TO DO ▸
Type out the lines below exactly, pictures excluded.

EXERCISE INPUT ▸
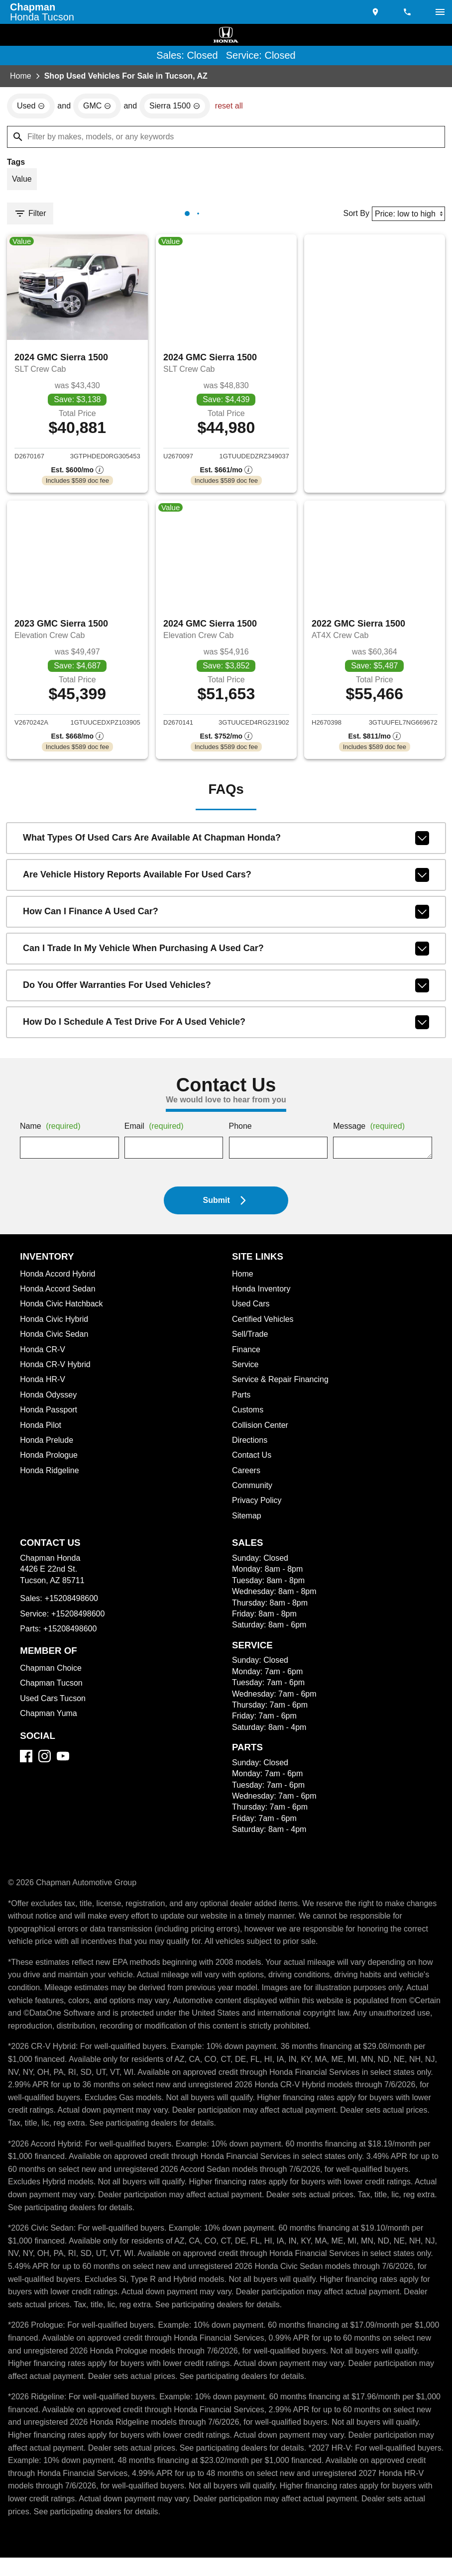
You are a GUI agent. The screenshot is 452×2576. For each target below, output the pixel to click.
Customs (248, 1415)
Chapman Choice (52, 1674)
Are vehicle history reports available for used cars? (226, 880)
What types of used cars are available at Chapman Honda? (226, 844)
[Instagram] (44, 1761)
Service (246, 1370)
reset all (232, 106)
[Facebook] (26, 1761)
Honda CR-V (43, 1355)
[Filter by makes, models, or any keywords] (226, 137)
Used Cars (251, 1309)
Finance (246, 1355)
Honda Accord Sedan (60, 1294)
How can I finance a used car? (226, 917)
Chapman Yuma (49, 1719)
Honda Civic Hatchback (64, 1309)
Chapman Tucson (52, 1689)
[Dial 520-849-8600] (408, 11)
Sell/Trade (251, 1340)
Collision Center (261, 1431)
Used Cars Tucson (54, 1704)
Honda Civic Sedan (55, 1340)
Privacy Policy (258, 1506)
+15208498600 (73, 1604)
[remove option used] (31, 106)
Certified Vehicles (264, 1325)
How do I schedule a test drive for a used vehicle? (226, 1028)
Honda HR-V (43, 1385)
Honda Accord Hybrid (61, 1280)
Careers (246, 1476)
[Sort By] (407, 215)
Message (370, 1132)
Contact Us (252, 1461)
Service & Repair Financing (281, 1385)
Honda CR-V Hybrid (57, 1370)
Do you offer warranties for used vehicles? (226, 991)
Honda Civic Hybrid (56, 1325)
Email (155, 1132)
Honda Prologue (50, 1461)
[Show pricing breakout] (77, 473)
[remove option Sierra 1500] (177, 106)
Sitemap (247, 1521)
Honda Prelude (47, 1446)
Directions (251, 1446)
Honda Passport (50, 1415)
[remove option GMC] (99, 106)
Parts (241, 1400)
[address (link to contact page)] (376, 11)
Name (52, 1132)
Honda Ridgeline (50, 1476)
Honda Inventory (263, 1294)
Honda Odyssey (49, 1400)
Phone (240, 1132)
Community (253, 1491)
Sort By (352, 215)
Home (21, 77)
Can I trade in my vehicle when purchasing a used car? (226, 954)
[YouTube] (63, 1761)
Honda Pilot (41, 1431)
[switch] (440, 12)
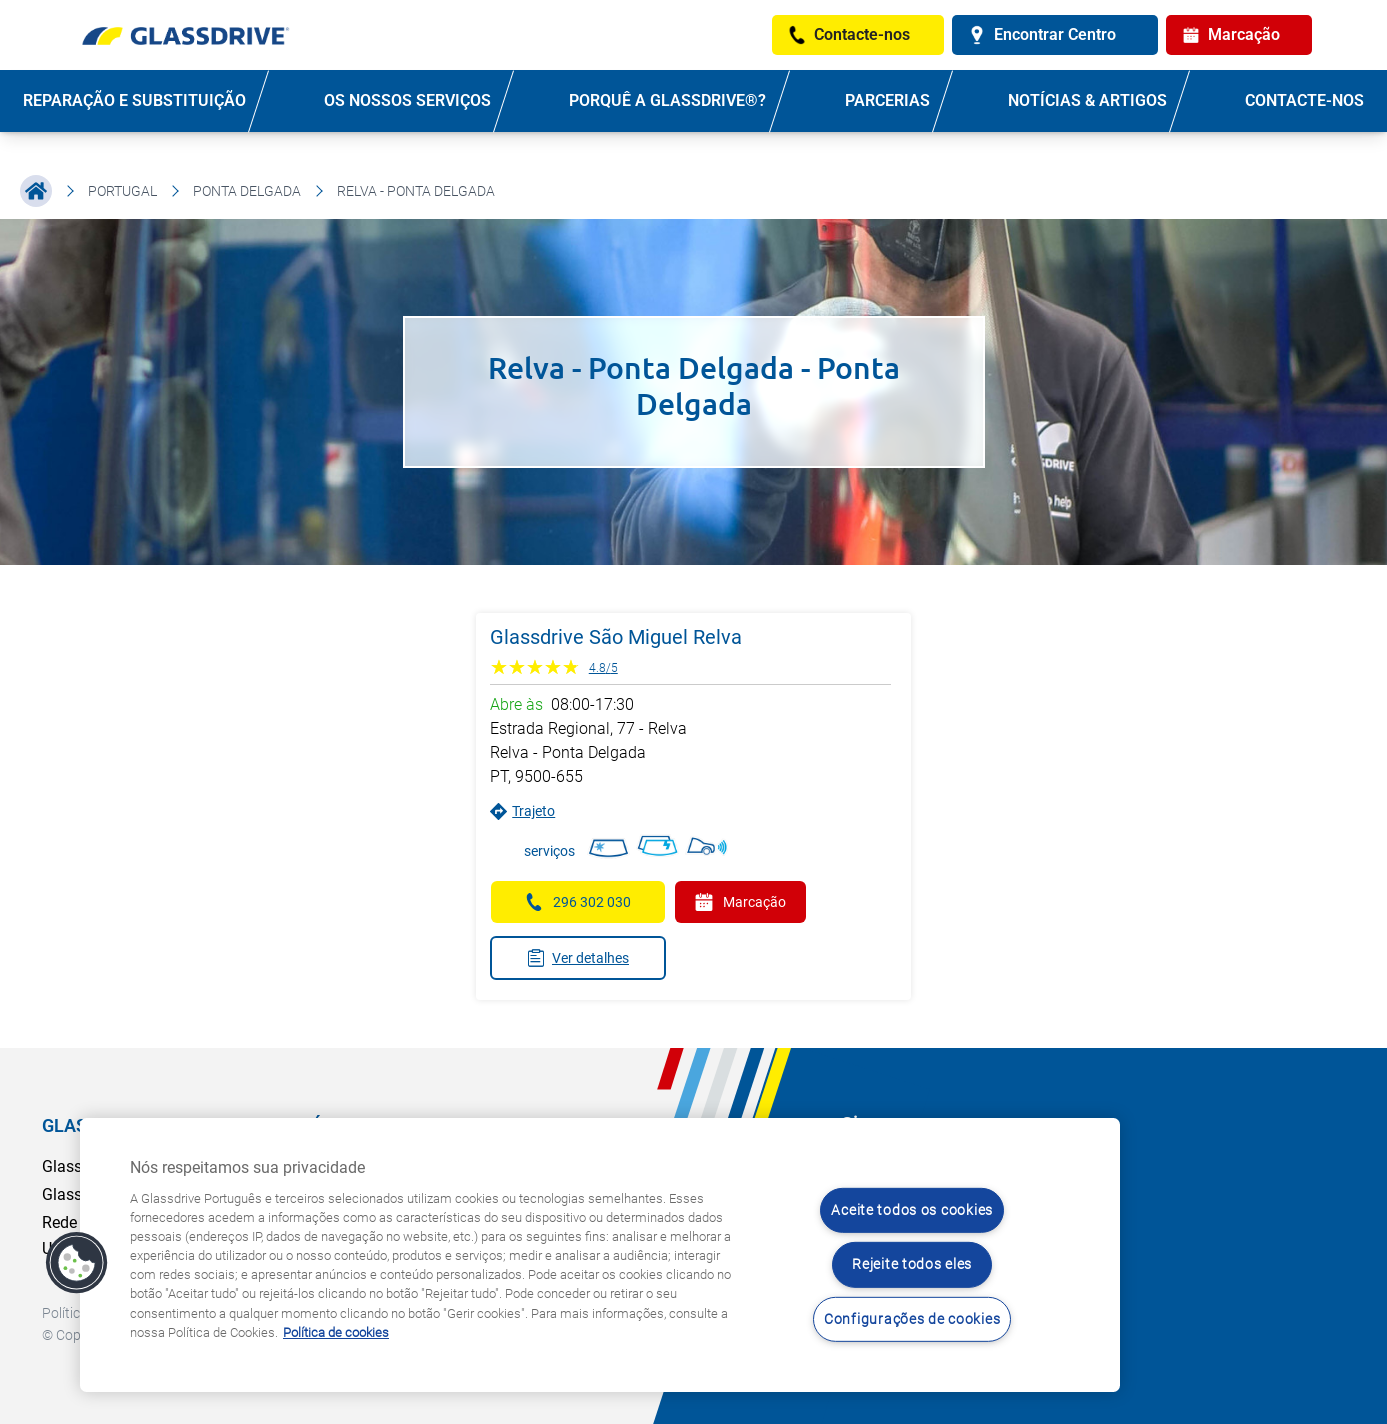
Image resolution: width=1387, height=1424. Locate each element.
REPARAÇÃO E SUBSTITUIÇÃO (134, 100)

TASK ANSWER ▸
You are a GUI agent. The screenshot is 452×2576. For each target below, output the pixel to click.
Customs (248, 1415)
Chapman Choice (52, 1674)
Are vehicle history reports available for used cars? (226, 880)
What types of used cars are available at Chapman Honda? (226, 844)
[Instagram] (44, 1761)
Service (246, 1370)
reset all (232, 106)
[Facebook] (26, 1761)
Honda CR-V (43, 1355)
[Filter by makes, models, or any keywords] (226, 137)
Used Cars (251, 1309)
Finance (246, 1355)
Honda Accord Sedan (60, 1294)
How can I finance a used car? (226, 917)
Chapman Yuma (49, 1719)
Honda Civic Hatchback (64, 1309)
Chapman Tucson (52, 1689)
[Dial 520-849-8600] (408, 11)
Sell/Trade (251, 1340)
Collision Center (261, 1431)
Used Cars Tucson (54, 1704)
Honda Civic Sedan (55, 1340)
Privacy Policy (258, 1506)
+15208498600 (73, 1604)
[remove option used] (31, 106)
Certified Vehicles (264, 1325)
How do I schedule a test drive for a used vehicle? (226, 1028)
Honda HR-V (43, 1385)
Honda Accord Hybrid (61, 1280)
Careers (246, 1476)
[Sort By] (407, 215)
Message (370, 1132)
Contact Us (252, 1461)
Service & Repair Financing (281, 1385)
Honda CR-V Hybrid (57, 1370)
Do you offer warranties for used vehicles? (226, 991)
Honda Civic Hybrid (56, 1325)
Email (155, 1132)
Honda Prologue (50, 1461)
[Show pricing breakout] (77, 473)
[remove option Sierra 1500] (177, 106)
Sitemap (247, 1521)
Honda Prelude (47, 1446)
Directions (251, 1446)
Honda Passport (50, 1415)
[remove option GMC] (99, 106)
Parts (241, 1400)
[address (link to contact page)] (376, 11)
Name (52, 1132)
Honda Ridgeline (50, 1476)
Honda Inventory (263, 1294)
Honda Odyssey (49, 1400)
Phone (240, 1132)
Community (253, 1491)
Sort By (352, 215)
Home (21, 77)
Can I trade in my vehicle when purchasing a used car? (226, 954)
[YouTube] (63, 1761)
Honda Pilot (41, 1431)
[switch] (440, 12)
Image resolution: width=1387, height=1424. Locate each element.
REPARAÇÃO E SUBSTITUIÇÃO (134, 100)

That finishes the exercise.